Exercise instructions
Where the line containing "Pulje til landsdækkende almennyttige" appears, start repeating, and continue exactly through the last line below, adding nothing. Include no pictures.

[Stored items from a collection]
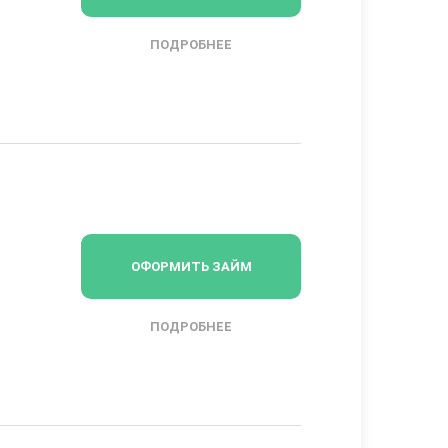
ПОДРОБНЕЕ
ОФОРМИТЬ ЗАЙМ
ПОДРОБНЕЕ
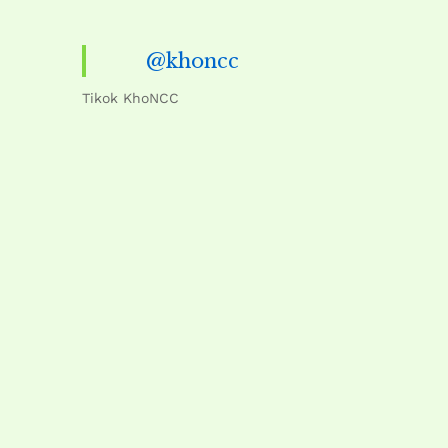
@khoncc
Tikok KhoNCC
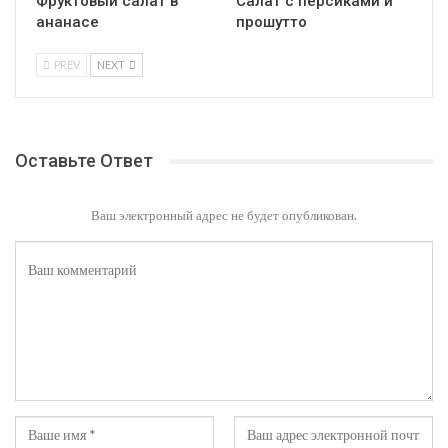
Фруктовый салат в
Салат с персиками и
ананасе
прошутто
PREV
NEXT
Оставьте Ответ
Ваш электронный адрес не будет опубликован.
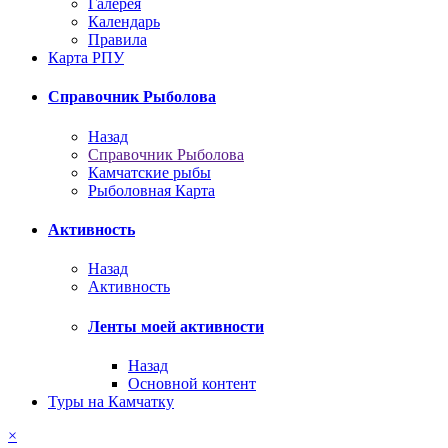
Галерея
Календарь
Правила
Карта РПУ
Справочник Рыболова
Назад
Справочник Рыболова
Камчатские рыбы
Рыболовная Карта
Активность
Назад
Активность
Ленты моей активности
Назад
Основной контент
Туры на Камчатку
×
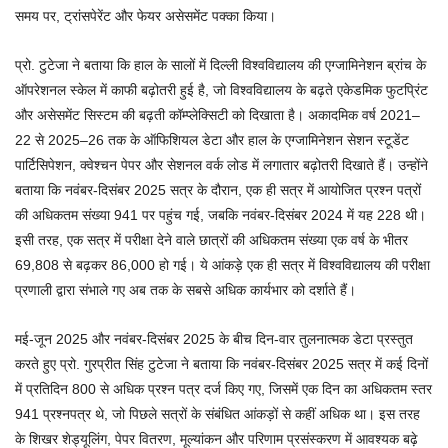
समय पर, ट्रांसपेरेंट और फेयर असेसमेंट पक्का किया।
प्रो. टुटेजा ने बताया कि हाल के सालों में दिल्ली विश्वविद्यालय की एग्जामिनेशन ब्रांच के
ऑपरेशनल स्केल में काफी बढ़ोतरी हुई है, जो विश्वविद्यालय के बढ़ते एकेडमिक फुटप्रिंट
और असेसमेंट सिस्टम की बढ़ती कॉम्प्लेक्सिटी को दिखाता है। अकादमिक वर्ष 2021–
22 से 2025–26 तक के ऑफिशियल डेटा और हाल के एग्जामिनेशन सेशन स्टूडेंट
पार्टिसिपेशन, क्वेश्चन पेपर और सेशनल वर्क लोड में लगातार बढ़ोतरी दिखाते हैं। उन्होंने
बताया कि नवंबर-दिसंबर 2025 सत्र के दौरान, एक ही सत्र में आयोजित प्रश्न पत्रों
की अधिकतम संख्या 941 पर पहुंच गई, जबकि नवंबर-दिसंबर 2024 में यह 228 थी।
इसी तरह, एक सत्र में परीक्षा देने वाले छात्रों की अधिकतम संख्या एक वर्ष के भीतर
69,808 से बढ़कर 86,000 हो गई। ये आंकड़े एक ही सत्र में विश्वविद्यालय की परीक्षा
प्रणाली द्वारा संभाले गए अब तक के सबसे अधिक कार्यभार को दर्शाते हैं।
मई-जून 2025 और नवंबर-दिसंबर 2025 के बीच दिन-वार तुलनात्मक डेटा प्रस्तुत
करते हुए प्रो. गुरप्रीत सिंह टुटेजा ने बताया कि नवंबर-दिसंबर 2025 सत्र में कई दिनों
में प्रतिदिन 800 से अधिक प्रश्न पत्र दर्ज किए गए, जिसमें एक दिन का अधिकतम स्तर
941 प्रश्नपत्र थे, जो पिछले सत्रों के संबंधित आंकड़ों से कहीं अधिक था। इस तरह
के शिखर शेड्यूलिंग, पेपर वितरण, मूल्यांकन और परिणाम प्रसंस्करण में आवश्यक बढ़े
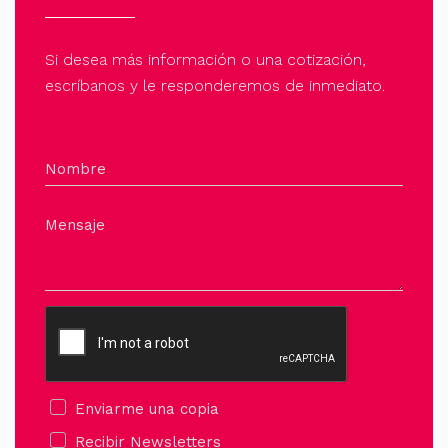
Si desea más información o una cotización,
escríbanos y le responderemos de inmediato.
Nombre
Mensaje
Enviarme una copia
Recibir Newsletters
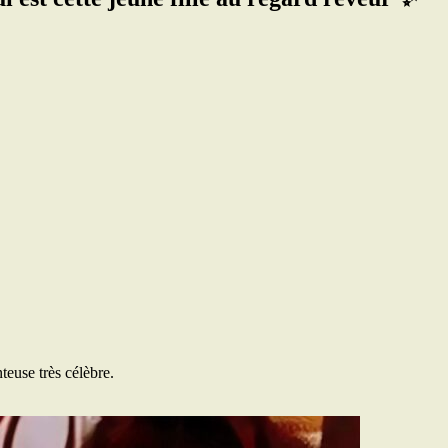
teuse très célèbre.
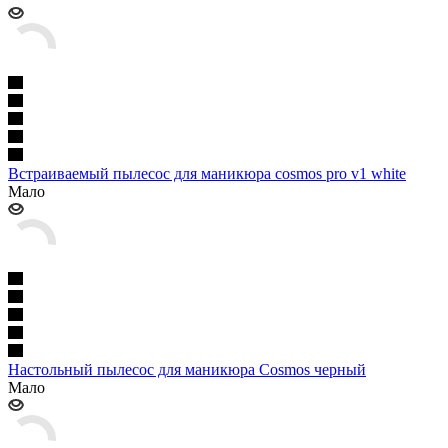
Встраиваемый пылесос для маникюра cosmos pro v1 white
Мало
Настольный пылесос для маникюра Cosmos черный
Мало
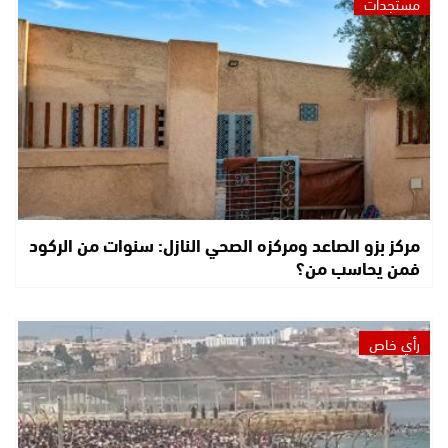
مستجدات
مركز بزو الصاعد ومركزه الصحي النازل: سنوات من الركود
فمن يحاسب من؟
رأي خاص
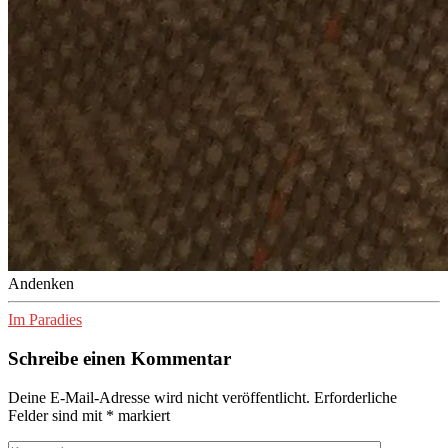
Andenken
Im Paradies
Schreibe einen Kommentar
Deine E-Mail-Adresse wird nicht veröffentlicht.
Erforderliche
Felder sind mit
*
markiert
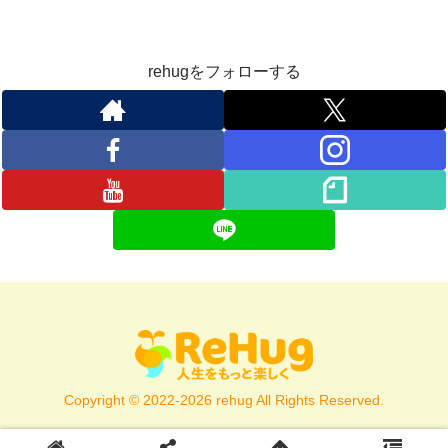
rehugをフォローする
Copyright © 2022-2026 rehug All Rights Reserved.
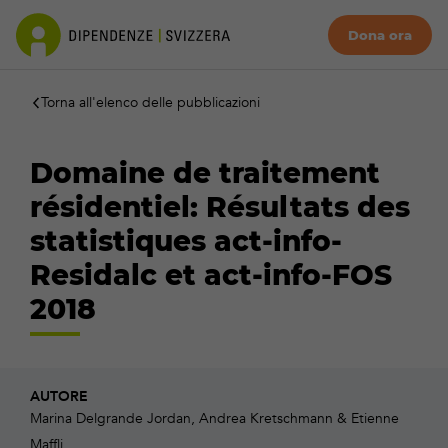
Dona ora
Torna all'elenco delle pubblicazioni
Domaine de traitement
résidentiel: Résultats des
statistiques act-info-
Residalc et act-info-FOS
2018
AUTORE
Marina Delgrande Jordan, Andrea Kretschmann & Etienne
Maffli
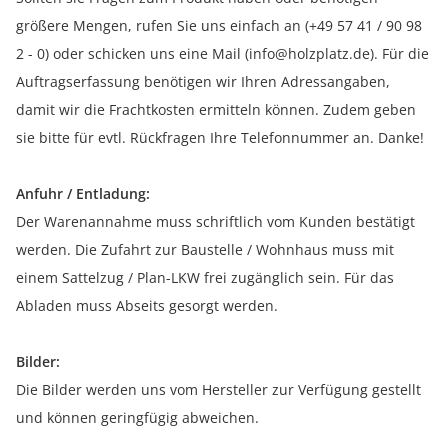
größere Mengen, rufen Sie uns einfach an (+49 57 41 / 90 98
2 - 0) oder schicken uns eine Mail (info@holzplatz.de). Für die
Auftragserfassung benötigen wir Ihren Adressangaben,
damit wir die Frachtkosten ermitteln können. Zudem geben
sie bitte für evtl. Rückfragen Ihre Telefonnummer an. Danke!
Anfuhr / Entladung:
Der Warenannahme muss schriftlich vom Kunden bestätigt
werden. Die Zufahrt zur Baustelle / Wohnhaus muss mit
einem Sattelzug / Plan-LKW frei zugänglich sein. Für das
Abladen muss Abseits gesorgt werden.
Bilder:
Die Bilder werden uns vom Hersteller zur Verfügung gestellt
und können geringfügig abweichen.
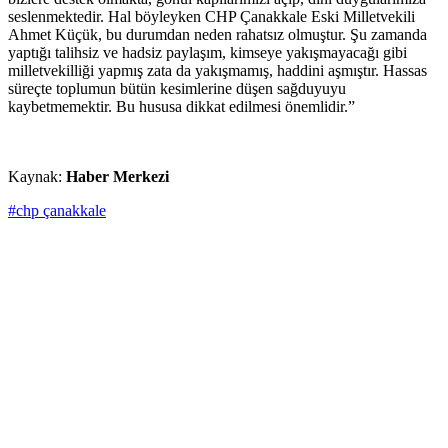
seslenmektedir. Hal böyleyken CHP Çanakkale Eski Milletvekili
Ahmet Küçük, bu durumdan neden rahatsız olmuştur. Şu zamanda
yaptığı talihsiz ve hadsiz paylaşım, kimseye yakışmayacağı gibi
milletvekilliği yapmış zata da yakışmamış, haddini aşmıştır. Hassas
süreçte toplumun bütün kesimlerine düşen sağduyuyu
kaybetmemektir. Bu hususa dikkat edilmesi önemlidir.”
Kaynak:
Haber Merkezi
#chp çanakkale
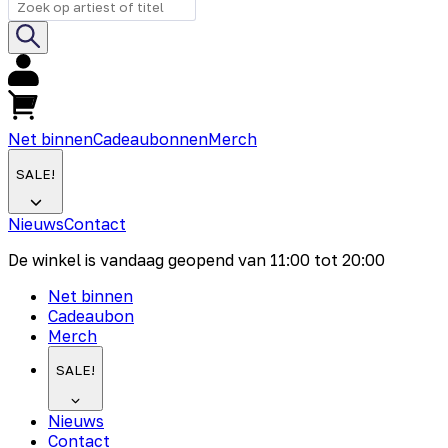
Net binnen
Cadeaubonnen
Merch
SALE!
Nieuws
Contact
De winkel is vandaag geopend van
11:00
tot
20:00
Net binnen
Cadeaubon
Merch
SALE!
Nieuws
Contact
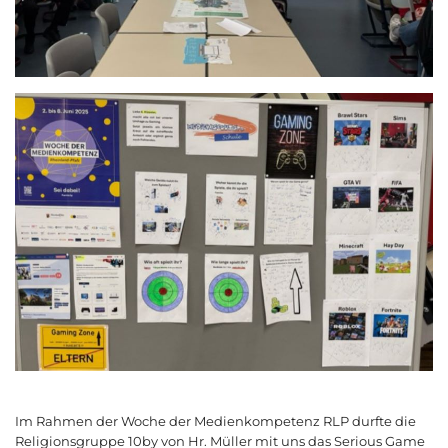
Im Rahmen der Woche der Medienkompetenz RLP durfte die
Religionsgruppe 10by von Hr. Müller mit uns das Serious Game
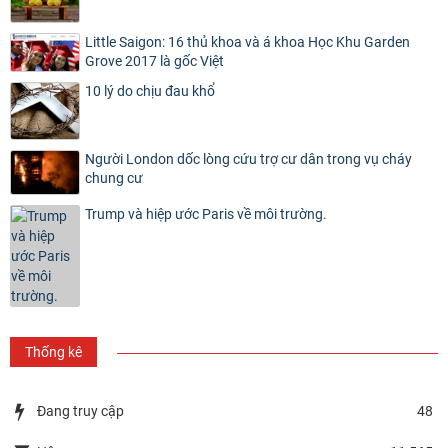
Little Saigon: 16 thủ khoa và á khoa Học Khu Garden
Grove 2017 là gốc Việt
10 lý do chịu đau khổ
Người London dốc lòng cứu trợ cư dân trong vụ cháy
chung cư
Trump và hiệp ước Paris về môi trường.
Thống kê
Đang truy cập
48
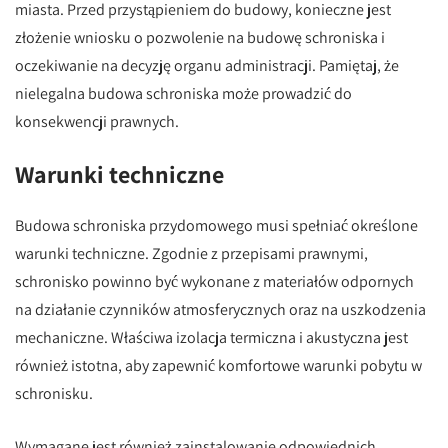
miasta. Przed przystąpieniem do budowy, konieczne jest
złożenie wniosku o pozwolenie na budowę schroniska i
oczekiwanie na decyzję organu administracji. Pamiętaj, że
nielegalna budowa schroniska może prowadzić do
konsekwencji prawnych.
Warunki techniczne
Budowa schroniska przydomowego musi spełniać określone
warunki techniczne. Zgodnie z przepisami prawnymi,
schronisko powinno być wykonane z materiałów odpornych
na działanie czynników atmosferycznych oraz na uszkodzenia
mechaniczne. Właściwa izolacja termiczna i akustyczna jest
również istotna, aby zapewnić komfortowe warunki pobytu w
schronisku.
Wymagane jest również zainstalowanie odpowiednich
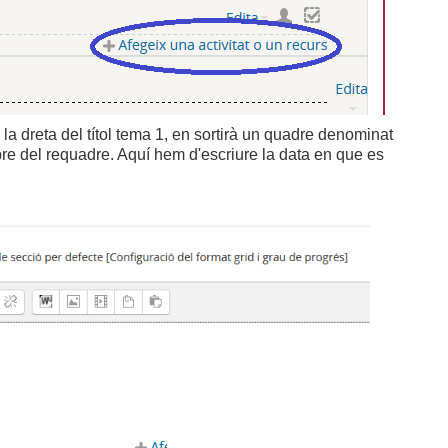
 la dreta del títol tema 1, en sortirà un quadre denominat
re del requadre. Aquí hem d'escriure la data en que es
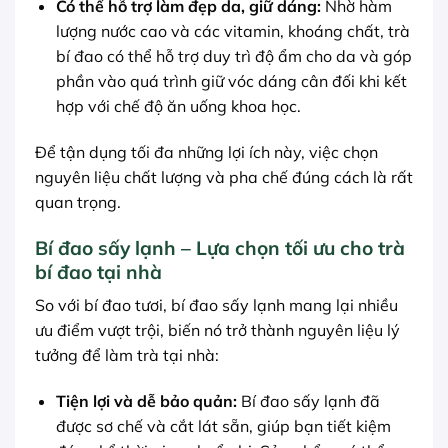
Có thể hỗ trợ làm đẹp da, giữ dáng:
Nhờ hàm
lượng nước cao và các vitamin, khoáng chất, trà
bí đao có thể hỗ trợ duy trì độ ẩm cho da và góp
phần vào quá trình giữ vóc dáng cân đối khi kết
hợp với chế độ ăn uống khoa học.
Để tận dụng tối đa những lợi ích này, việc chọn
nguyên liệu chất lượng và pha chế đúng cách là rất
quan trọng.
Bí đao sấy lạnh – Lựa chọn tối ưu cho trà
bí đao tại nhà
So với bí đao tươi, bí đao sấy lạnh mang lại nhiều
ưu điểm vượt trội, biến nó trở thành nguyên liệu lý
tưởng để làm trà tại nhà:
Tiện lợi và dễ bảo quản:
Bí đao sấy lạnh đã
được sơ chế và cắt lát sẵn, giúp bạn tiết kiệm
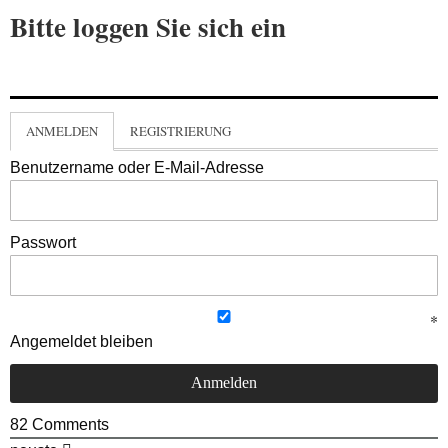
Bitte loggen Sie sich ein
ANMELDEN
REGISTRIERUNG
Benutzername oder E-Mail-Adresse
Passwort
Angemeldet bleiben
82
Comments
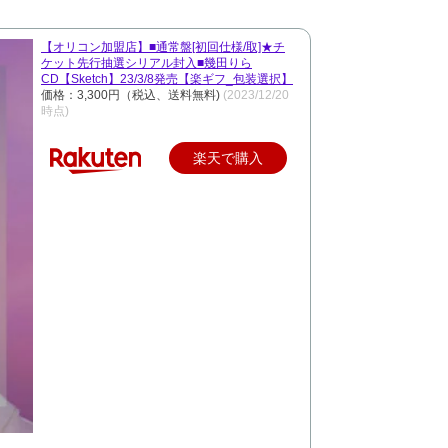
【オリコン加盟店】■通常盤[初回仕様/取]★チ
ケット先行抽選シリアル封入■幾田りら
CD【Sketch】23/3/8発売【楽ギフ_包装選択】
価格：3,300円（税込、送料無料)
(2023/12/20
時点)
楽天で購入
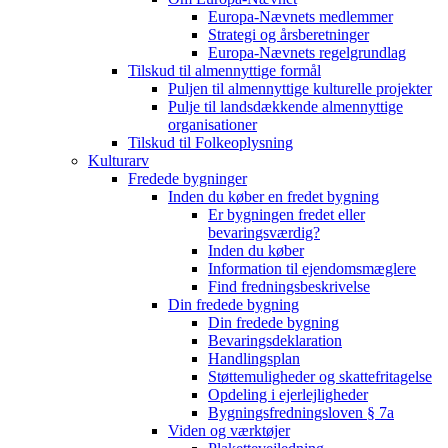
Europa-Nævnets medlemmer
Strategi og årsberetninger
Europa-Nævnets regelgrundlag
Tilskud til almennyttige formål
Puljen til almennyttige kulturelle projekter
Pulje til landsdækkende almennyttige
organisationer
Tilskud til Folkeoplysning
Kulturarv
Fredede bygninger
Inden du køber en fredet bygning
Er bygningen fredet eller
bevaringsværdig?
Inden du køber
Information til ejendomsmæglere
Find fredningsbeskrivelse
Din fredede bygning
Din fredede bygning
Bevaringsdeklaration
Handlingsplan
Støttemuligheder og skattefritagelse
Opdeling i ejerlejligheder
Bygningsfredningsloven § 7a
Viden og værktøjer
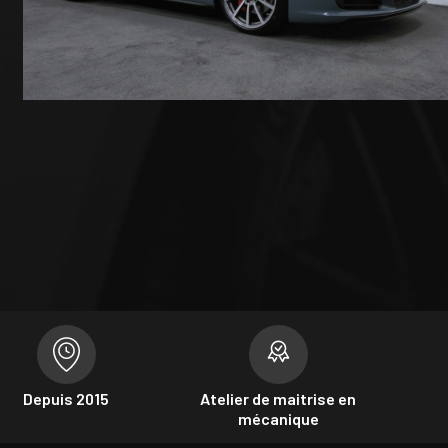
Depuis 2015
Atelier de maitrise en
mécanique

Result below
Pulje til landsdækkende almennyttige
organisationer
Tilskud til Folkeoplysning
Kulturarv
Fredede bygninger
Inden du køber en fredet bygning
Er bygningen fredet eller
bevaringsværdig?
Inden du køber
Information til ejendomsmæglere
Find fredningsbeskrivelse
Din fredede bygning
Din fredede bygning
Bevaringsdeklaration
Handlingsplan
Støttemuligheder og skattefritagelse
Opdeling i ejerlejligheder
Bygningsfredningsloven § 7a
Viden og værktøjer
Depuis 2015
Atelier de maitrise en
mécanique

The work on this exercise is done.